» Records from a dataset
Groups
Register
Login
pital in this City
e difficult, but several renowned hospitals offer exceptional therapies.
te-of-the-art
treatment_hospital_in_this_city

» WHAT YOU ARE ASKED TO DO
The records above are to be given again in full, word for word.

» EXERCISE RESULT
Groups
Register
Login
pital in this City
e difficult, but several renowned hospitals offer exceptional therapies.
te-of-the-art
treatment_hospital_in_this_city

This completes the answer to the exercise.